A Climate Process Team (CPT) is proposed to improve cloud and boundary layer processes in NCEP’s Global Forecast System (GFS) and Climate Forecast System (CFS) models. The intended CPO program/competition is MAPP (Research to Advance Climate and Earth System Models). The CPT will be a multi-institution collaboration between the University of Washington (CPT lead PI: Christopher Bretherton), the Jet Propulsion Laboratory (PI: Joao Teixeira), NCEP’s Environmental Modeling Center (PI: Hualu Pan), and GFDL (PI: Chris Golaz; Co-PI: Ming Zhao). It is a sequel to a current MAPP-funded CPT on the subtropical stratocumulus to cumulus transition that builds on progress already made by this CPT and addresses MAPP’s goal of leveraging the involvement of multiple NOAA climate modeling centers within a limited budget. The primary goal is to simultaneously improve the cloud climatology, energy budget, and operational forecast skill of the GFS and the next-generation CFS. A secondary goal is to identify weather regimes where clouds are either forecast much better or much worse by GFDL global climate models vs. GFS, as a step toward improving cloud-related parameterizations in both models.

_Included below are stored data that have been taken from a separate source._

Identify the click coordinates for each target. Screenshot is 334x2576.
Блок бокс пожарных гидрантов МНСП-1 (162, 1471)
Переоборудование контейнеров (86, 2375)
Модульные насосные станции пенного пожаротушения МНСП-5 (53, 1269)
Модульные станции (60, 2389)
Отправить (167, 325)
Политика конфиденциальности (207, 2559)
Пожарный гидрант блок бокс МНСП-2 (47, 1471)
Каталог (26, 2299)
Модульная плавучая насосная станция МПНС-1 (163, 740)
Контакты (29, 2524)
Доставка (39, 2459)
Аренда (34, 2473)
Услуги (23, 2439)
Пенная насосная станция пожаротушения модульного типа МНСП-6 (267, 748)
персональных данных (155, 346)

Our current CPT found that both the operational GFS and CFS severely under-predict cloud amount, water content, and cloud radiative impact over most of the globe, producing unacceptably large global and regional biases in the net top-of-atmosphere and surface energy budgets. Reducing these biases would provide a strong foundation for reducing systematic errors in extended-range and seasonal forecasts. Our current CPT developed a portable single-column version of the operational GFS, which was used to improve the boundary-layer and shallow cumulus parameterizations, modestly improving global cloud distributions. We also developed a new cloud fraction parameterization that somewhat increases GFS-simulated global cloudiness, and a new eddy-diffusivity mass-flux scheme for GFS that combines the simulation of turbulence and shallow cumulus convection. The proposed CPT will try to advance these first steps into a GFS version which has clouds whose radiative properties are simulated as skillfully as in leading climate models, while at the same time maintaining or improving conventional measures of weather forecast skill. Our strategy involves careful testing and improvement of the microphysics and precipitation parameterizations, single-column and global analysis of the fidelity of parameterized cloud-turbulence-precipitation interactions in the revised GFS, and detailed comparisons of cloud simulations in hindcasts by GFS and two GFDL models, AM3 and HiRAM.

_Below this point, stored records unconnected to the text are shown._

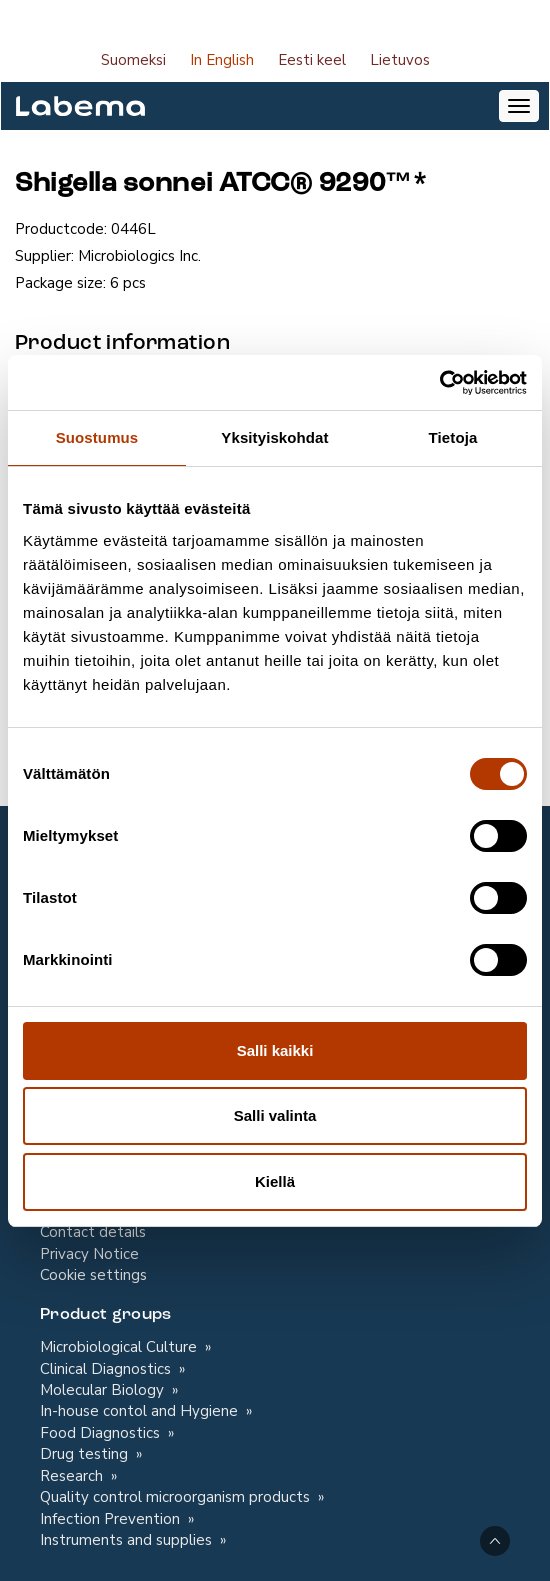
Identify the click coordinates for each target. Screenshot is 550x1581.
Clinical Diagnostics (107, 1369)
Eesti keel (312, 60)
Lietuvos (400, 60)
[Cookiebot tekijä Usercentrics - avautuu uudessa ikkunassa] (439, 383)
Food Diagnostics (102, 1433)
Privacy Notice (89, 1254)
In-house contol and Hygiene (141, 1411)
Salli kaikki (275, 1050)
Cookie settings (93, 1275)
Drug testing (86, 1454)
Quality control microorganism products (177, 1497)
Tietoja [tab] (453, 437)
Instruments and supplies (128, 1540)
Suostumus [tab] (97, 437)
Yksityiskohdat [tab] (274, 437)
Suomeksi (133, 60)
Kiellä (275, 1181)
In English (222, 60)
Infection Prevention (112, 1519)
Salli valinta (275, 1115)
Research (73, 1476)
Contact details (93, 1232)
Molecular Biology (104, 1390)
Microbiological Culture (120, 1347)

Relevance to NOAA Next-Generation Strategic Plan and targeted competition: The targeted MAPP competition requests CPTs of the type we propose in our focal area of clouds and cloudradiative processes, involving multiple NOAA climate modeling centers and external experts. Our goal of improving clouds in the NCEP and GFDL climate models supports NOAA’s NGSP goals of 1) improving scientific understanding of the changing climate and 2) providing better assessments of climate system change, variability and impacts, both of which require reliable, comprehensive climate models.